By CA Shreyans Shah · IBBI-registered Insolvency Professional (IRP/RP/Liquidator) · Surat

The Insolvency and Bankruptcy Code has its own vocabulary. Here are the 30 terms that come up most often, each explained in plain English.

IBC

The Insolvency and Bankruptcy Code, 2016 — India's unified law for the time-bound resolution of insolvency for companies, partnerships and individuals.

CIRP

Corporate Insolvency Resolution Process — the process under the IBC to resolve a company's insolvency, either by a resolution plan or, failing that, liquidation.

NCLT

National Company Law Tribunal — the Adjudicating Authority that admits and supervises corporate insolvency cases.

NCLAT

National Company Law Appellate Tribunal — hears appeals against NCLT orders.

IBBI

Insolvency and Bankruptcy Board of India — the regulator of insolvency professionals, agencies and processes.

Moratorium

A calm period under Section 14 that begins on admission of a CIRP, staying suits, recovery and enforcement against the corporate debtor.

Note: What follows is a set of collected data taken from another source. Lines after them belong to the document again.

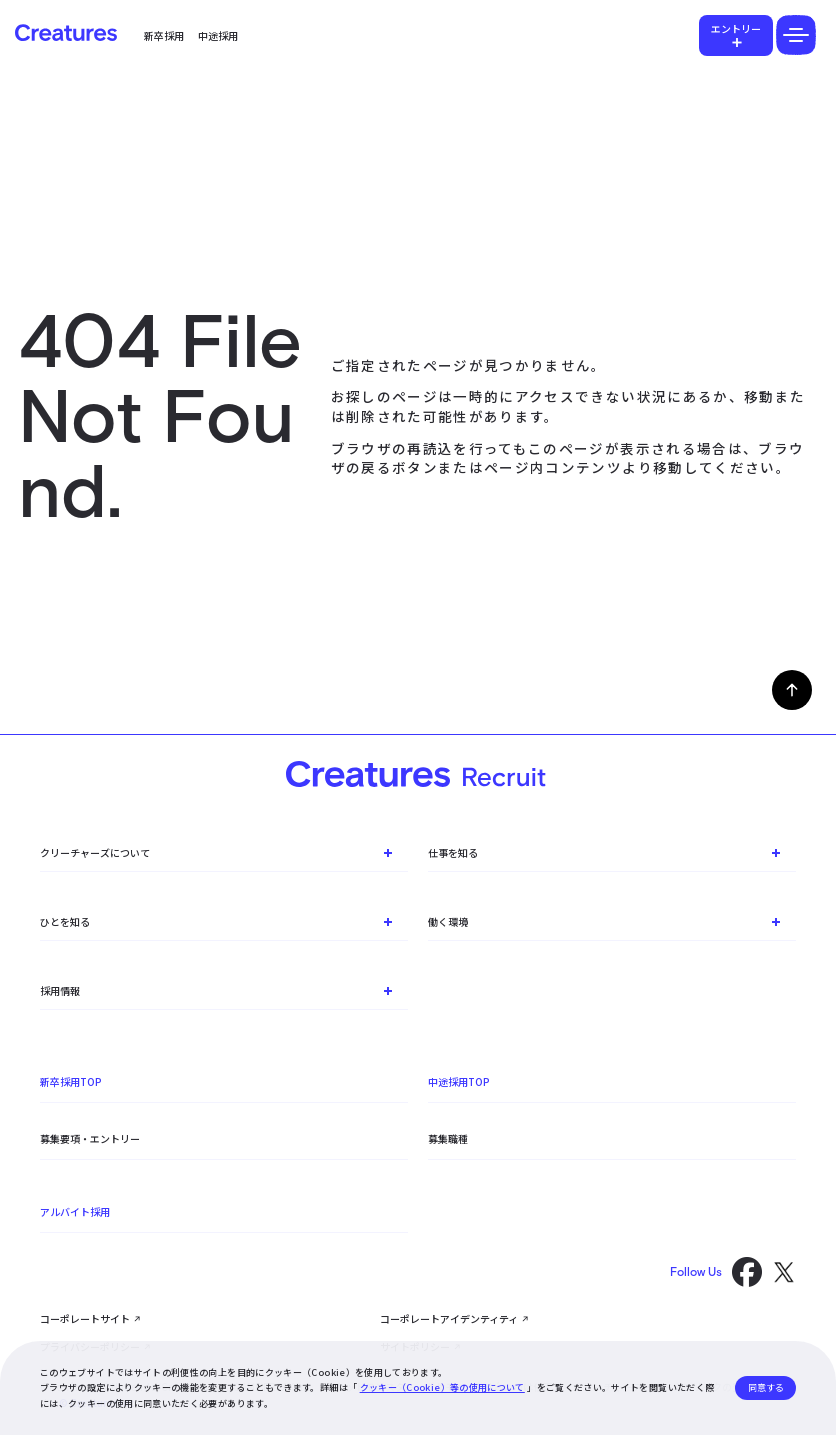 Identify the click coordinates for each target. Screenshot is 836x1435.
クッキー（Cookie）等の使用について (442, 1387)
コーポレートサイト (85, 1318)
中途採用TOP (459, 1081)
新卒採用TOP (71, 1081)
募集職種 (448, 1138)
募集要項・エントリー (90, 1138)
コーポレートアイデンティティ (449, 1318)
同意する (766, 1387)
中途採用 (218, 35)
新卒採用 (164, 35)
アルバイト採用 (75, 1211)
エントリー (736, 28)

Committee of Creditors (CoC)

The body of financial creditors that takes the key commercial decisions in a CIRP, voting in proportion to the debt owed.

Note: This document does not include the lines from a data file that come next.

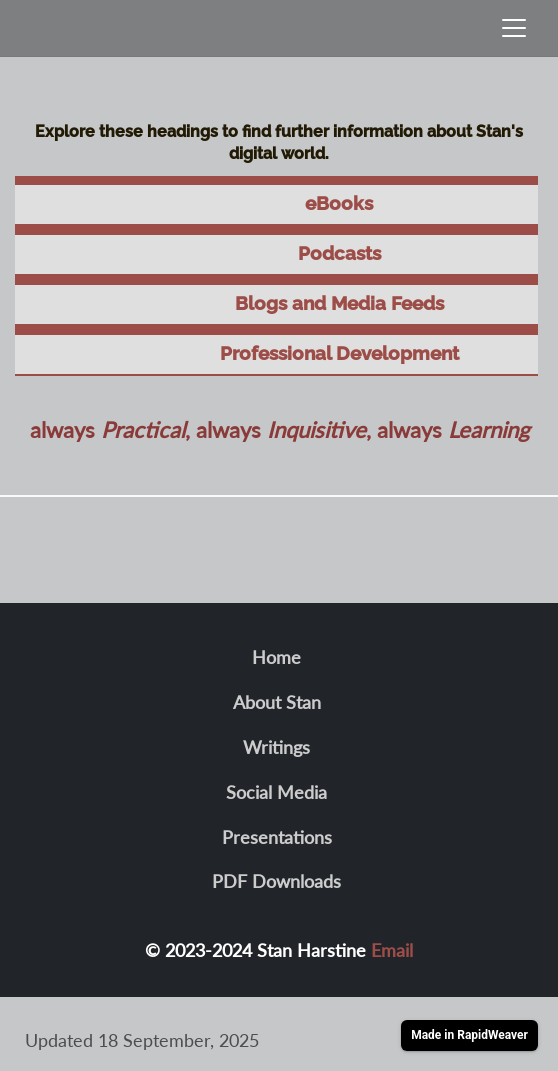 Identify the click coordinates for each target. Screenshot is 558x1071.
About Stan (277, 702)
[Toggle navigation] (514, 28)
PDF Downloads (276, 881)
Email (392, 950)
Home (276, 657)
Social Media (276, 792)
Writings (276, 747)
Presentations (277, 837) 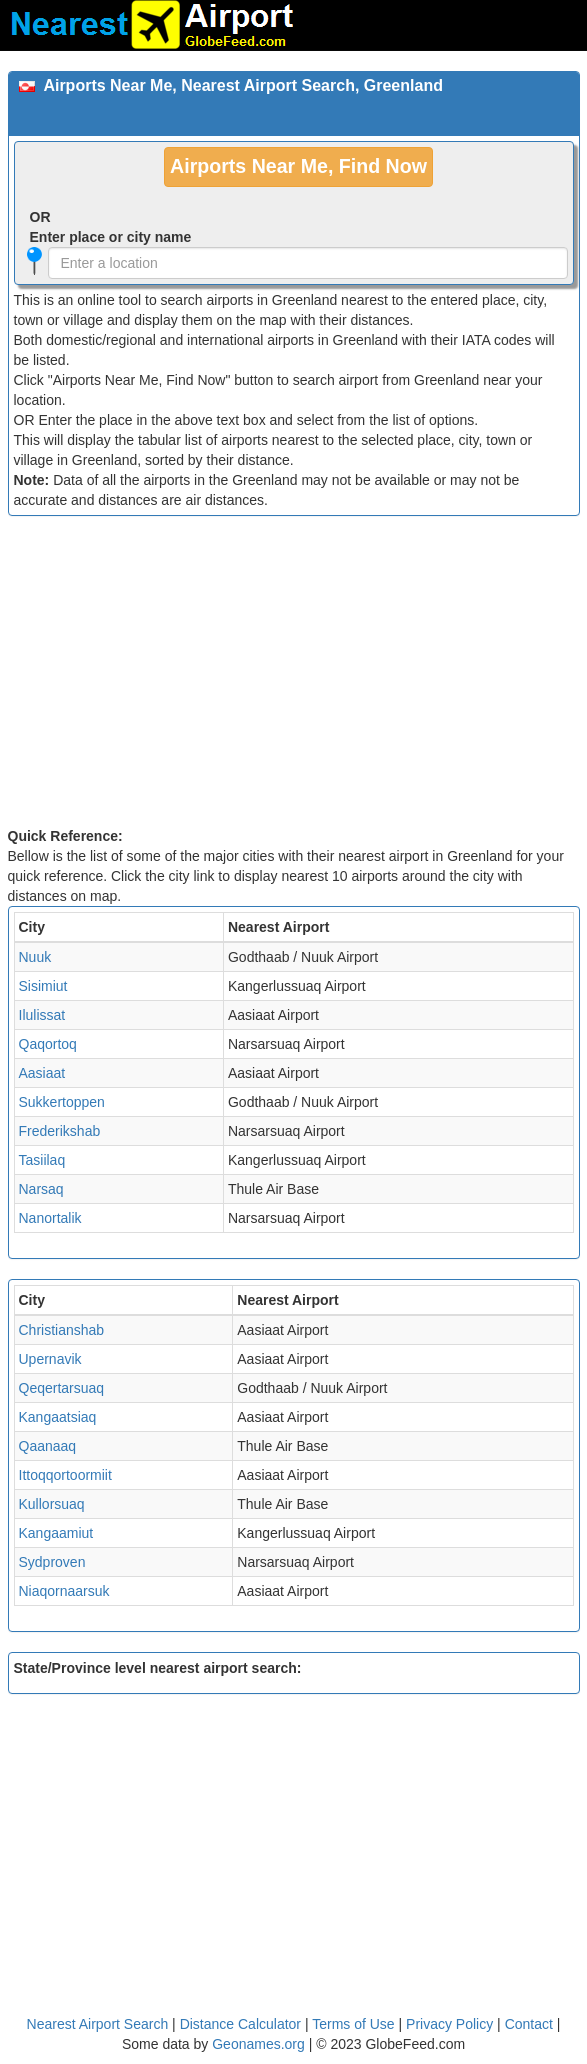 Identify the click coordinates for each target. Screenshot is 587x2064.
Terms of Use (355, 2024)
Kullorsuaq (52, 1504)
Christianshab (62, 1330)
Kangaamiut (56, 1533)
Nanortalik (50, 1218)
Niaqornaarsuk (64, 1591)
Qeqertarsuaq (62, 1388)
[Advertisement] (294, 676)
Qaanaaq (48, 1446)
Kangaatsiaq (58, 1417)
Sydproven (52, 1562)
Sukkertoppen (62, 1102)
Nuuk (35, 957)
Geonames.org (258, 2044)
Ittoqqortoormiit (65, 1475)
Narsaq (41, 1189)
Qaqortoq (48, 1044)
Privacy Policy (451, 2024)
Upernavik (50, 1359)
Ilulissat (42, 1015)
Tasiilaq (42, 1160)
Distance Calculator (240, 2024)
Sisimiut (43, 986)
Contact (529, 2024)
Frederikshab (60, 1131)
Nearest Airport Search (98, 2024)
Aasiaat (42, 1073)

Interim Resolution Professional (IRP)

The insolvency professional first appointed on admission to take control of the company and constitute the CoC.

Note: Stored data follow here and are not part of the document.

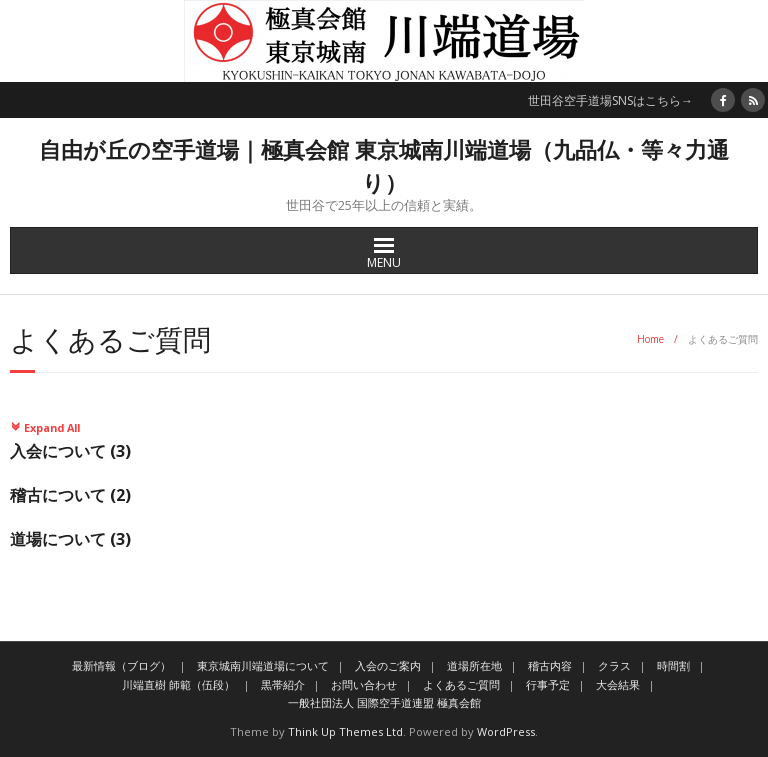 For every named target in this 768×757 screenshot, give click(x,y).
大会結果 (618, 684)
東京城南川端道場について (263, 665)
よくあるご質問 (461, 684)
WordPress (506, 731)
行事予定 (548, 684)
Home (650, 339)
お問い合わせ (364, 684)
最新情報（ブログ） (121, 665)
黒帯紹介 (283, 684)
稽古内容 (550, 665)
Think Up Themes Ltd (345, 731)
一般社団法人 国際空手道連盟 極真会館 (384, 702)
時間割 (673, 665)
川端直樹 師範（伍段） (178, 684)
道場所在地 (474, 665)
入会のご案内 (388, 665)
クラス (614, 665) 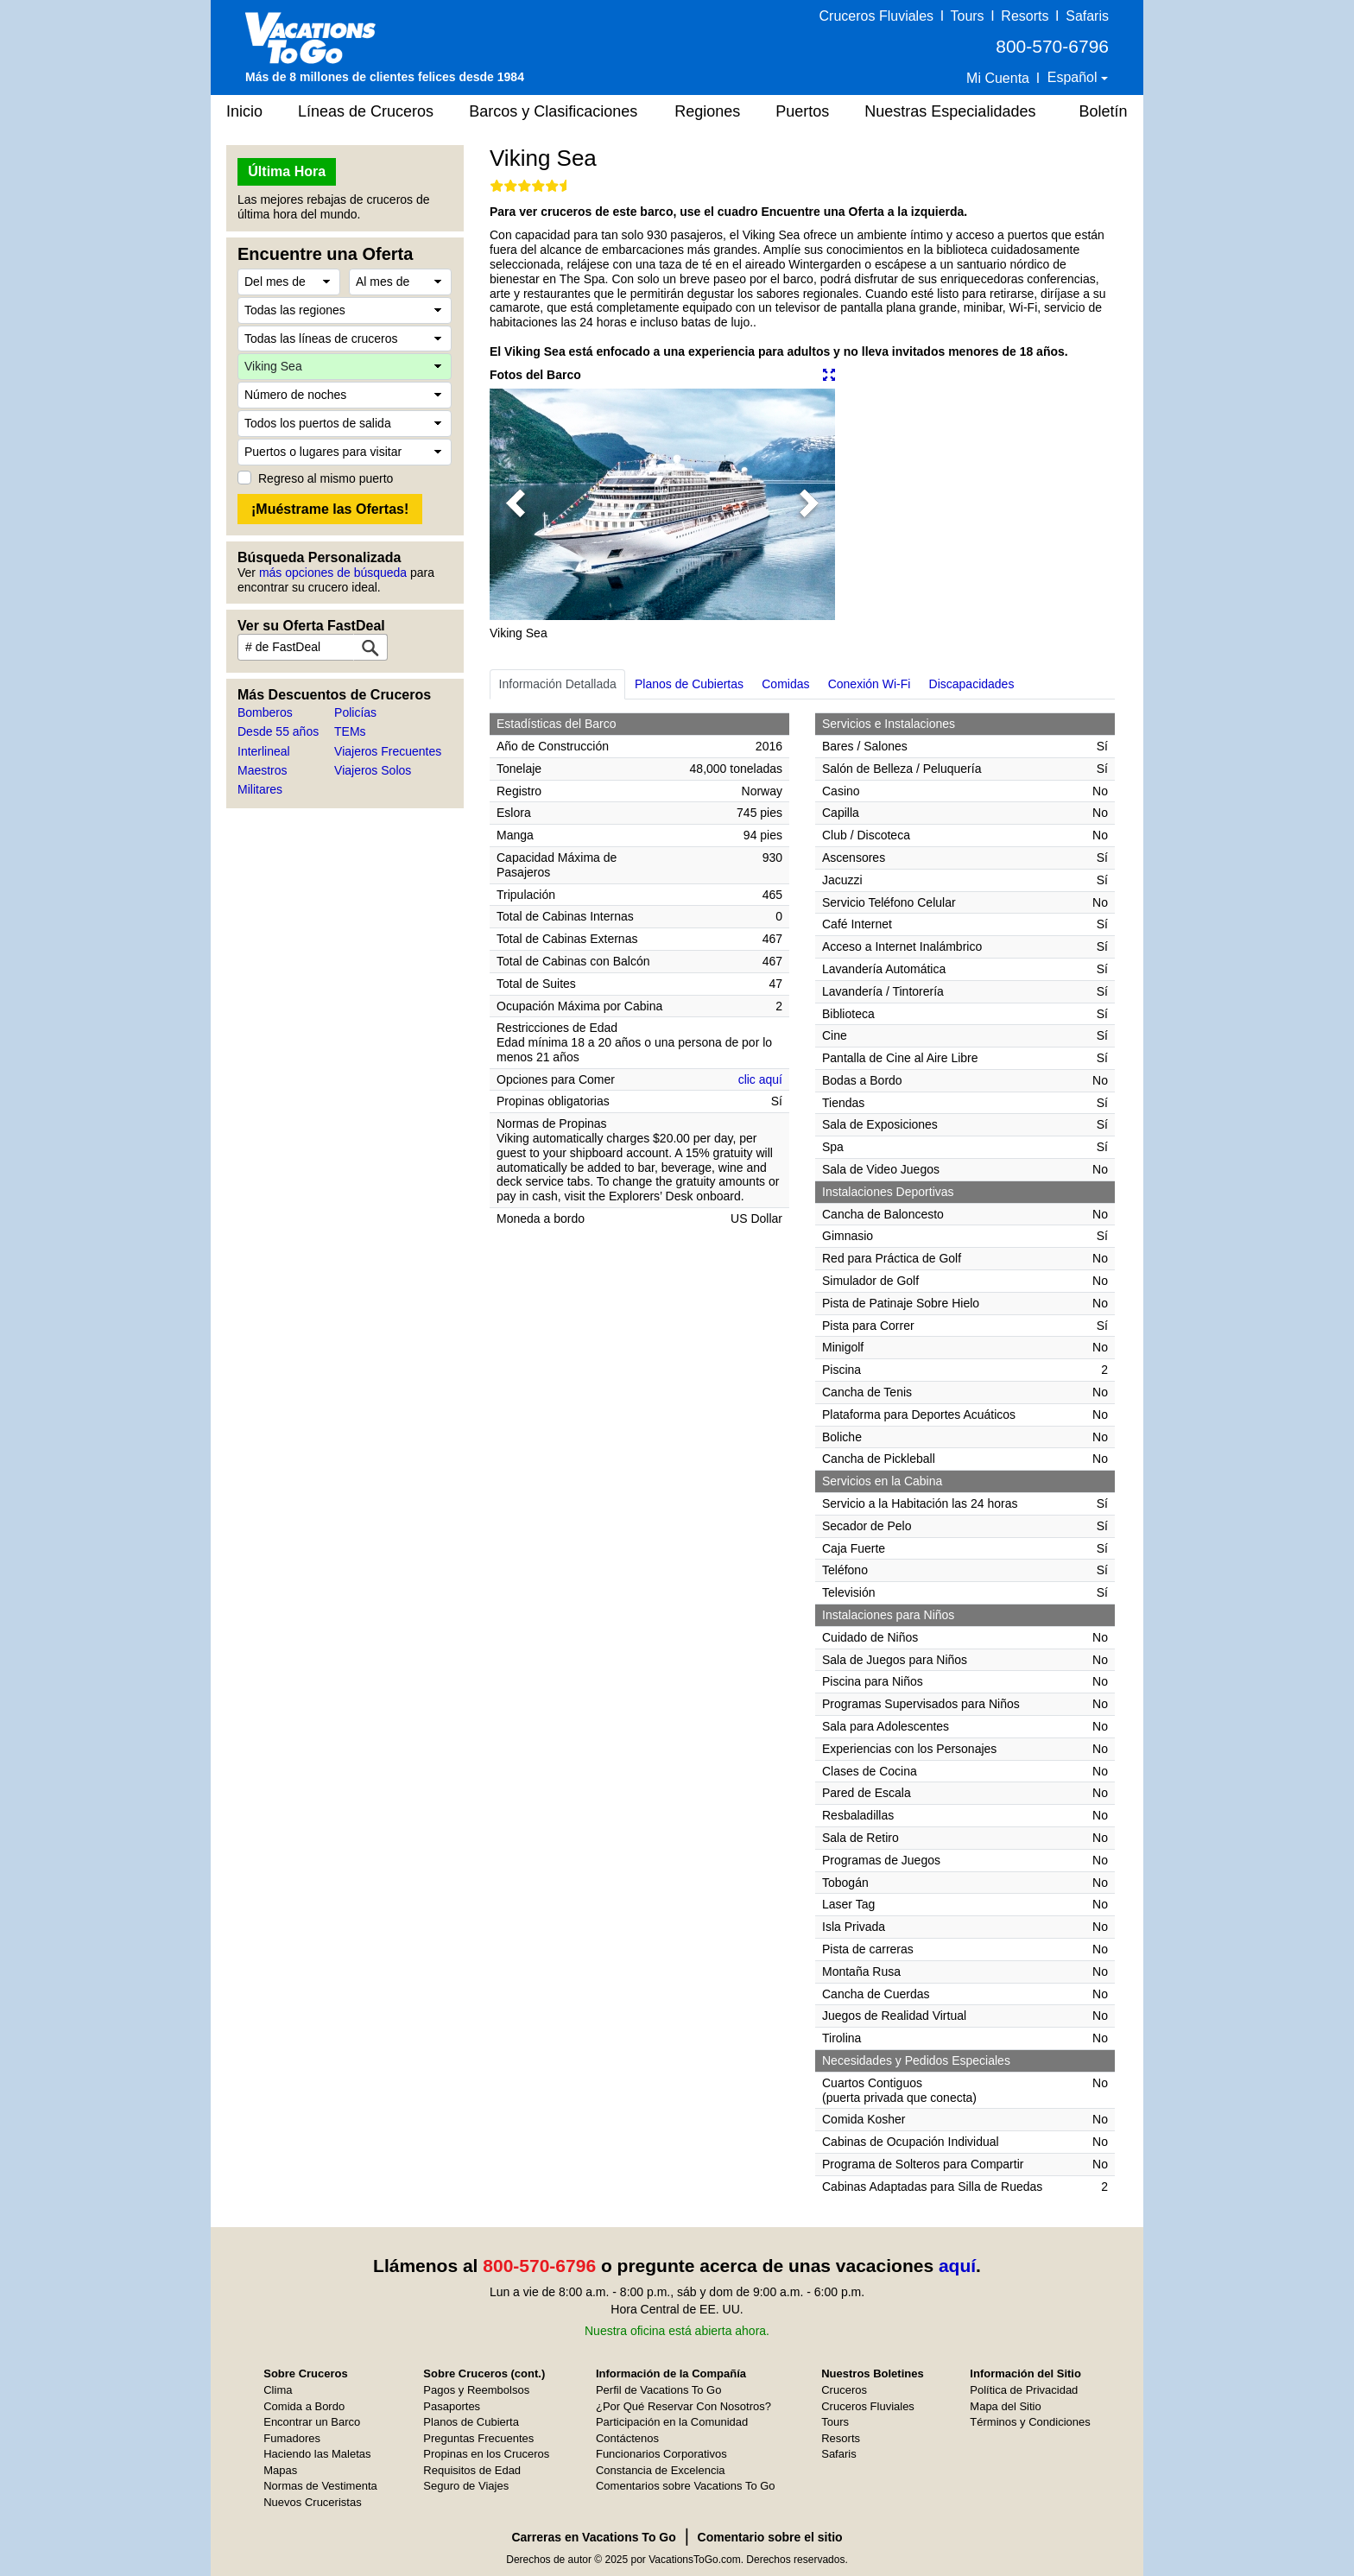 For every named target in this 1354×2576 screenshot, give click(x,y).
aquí (957, 2265)
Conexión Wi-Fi (869, 684)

Resolution Professional (RP)

The insolvency professional who conducts the CIRP after being confirmed by the CoC — running the company and managing the resolution.

Liquidator

The insolvency professional appointed to sell the company's assets and distribute proceeds when no resolution plan succeeds.

Resolution Plan

A proposal by a resolution applicant to revive the corporate debtor, setting out payments to creditors, funding and implementation.

Resolution Applicant

A person who submits a resolution plan to take over and revive the corporate debtor.

Corporate Debtor

The company undergoing the insolvency process.

Financial Creditor

A creditor owed a financial debt (money borrowed against interest), such as a bank or lender.

Operational Creditor

A creditor owed an operational debt for goods or services, such as a supplier or employee.

Section 7

The provision allowing a financial creditor to apply to the NCLT to begin CIRP against a defaulting company.

Section 9

The provision allowing an operational creditor to apply for CIRP after a demand notice under Section 8.

Section 29A

The bar that makes certain persons — including wilful defaulters and defaulting promoters — ineligible to submit a resolution plan.

Section 30(2)

The compliance checklist a resolution plan must meet, covering insolvency costs, minimum payments to creditors and legality.

Liquidation

The winding-up of a company where its assets are sold and proceeds distributed under the Section 53 waterfall.

Liquidation Value

The estimated realisable value of the company's assets if it were liquidated on the insolvency start date.

Fair Value

The estimated realisable value of the company's assets in an orderly sale between a willing buyer and seller.

Information Memorandum

The document prepared by the RP giving prospective applicants the information needed to submit a resolution plan.

Personal Guarantor

An individual who has personally guaranteed a company's debt and can face a separate insolvency process under the IBC.

SARFAESI

A separate law letting secured creditors enforce security and take possession of secured assets without going to court.

NPA

Non-Performing Asset — a loan account where payments are overdue, a key trigger and eligibility factor under the Code.

Avoidance Transactions

Suspicious pre-insolvency transactions — preferential, undervalued, extortionate or fraudulent — that can be challenged to claw back value.

Going Concern

Running the company as an operating business during the CIRP to preserve value and employment.

Clean-Slate Doctrine

The principle that, once a resolution plan is approved, past claims are extinguished so the revived company starts afresh.

PIRP

Pre-Packaged Insolvency Resolution Process — a faster, debtor-led resolution route available to eligible MSMEs.